PROBLEM STATEMENT: From the first line of the listing below to the line with "instalaciones de uso", print each line exactly, and nothing more. Leave out the pictures.

STUDY MATERIAL:

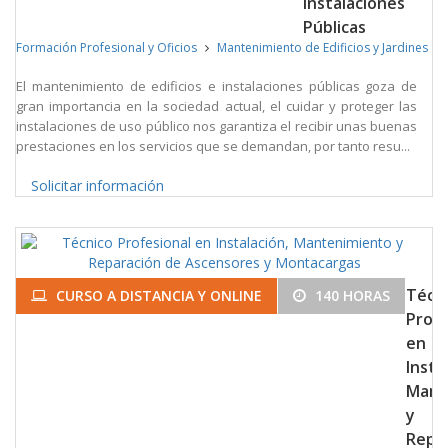
Instalaciones
Públicas
Formación Profesional y Oficios
Mantenimiento de Edificios y Jardines
El mantenimiento de edificios e instalaciones públicas goza de
gran importancia en la sociedad actual, el cuidar y proteger las
instalaciones de uso público nos garantiza el recibir unas buenas
prestaciones en los servicios que se demandan, por tanto resu...
Solicitar información
Técn
CURSO A DISTANCIA Y ONLINE
140 HORAS
Profe
en
Insta
Mant
y
Repa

RESPONSE FOR THIS EXERCISE:
Instalaciones
Públicas
Formación Profesional y Oficios
Mantenimiento de Edificios y Jardines
El mantenimiento de edificios e instalaciones públicas goza de
gran importancia en la sociedad actual, el cuidar y proteger las
instalaciones de uso público nos garantiza el recibir unas buenas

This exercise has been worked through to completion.